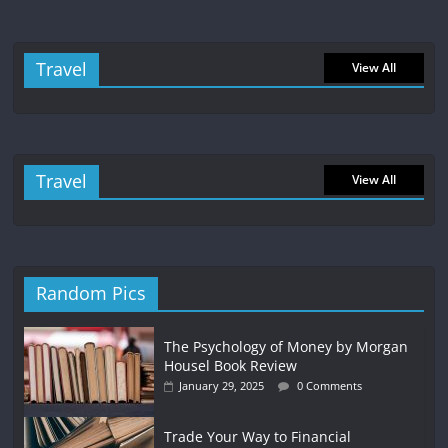
Travel
View All
Travel
View All
Random Pics
The Psychology of Money by Morgan
Housel Book Review
January 29, 2025
0 Comments
Trade Your Way to Financial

──────

## Task details
Go through the listing above and write it all out exactly, leaving out any picture.

## Exercise answer
Travel
View All
Travel
View All
Random Pics
The Psychology of Money by Morgan
Housel Book Review
January 29, 2025
0 Comments
Trade Your Way to Financial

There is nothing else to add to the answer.